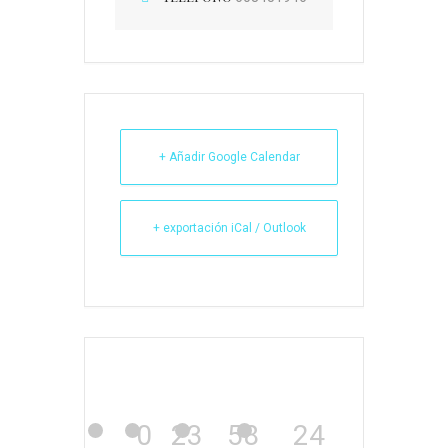
+ Añadir Google Calendar
+ exportación iCal / Outlook
0
23
58
24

===============

Brief — Leave out the pictures and retype every line above exactly.

Answer space —
+ Añadir Google Calendar
+ exportación iCal / Outlook
0
23
58
24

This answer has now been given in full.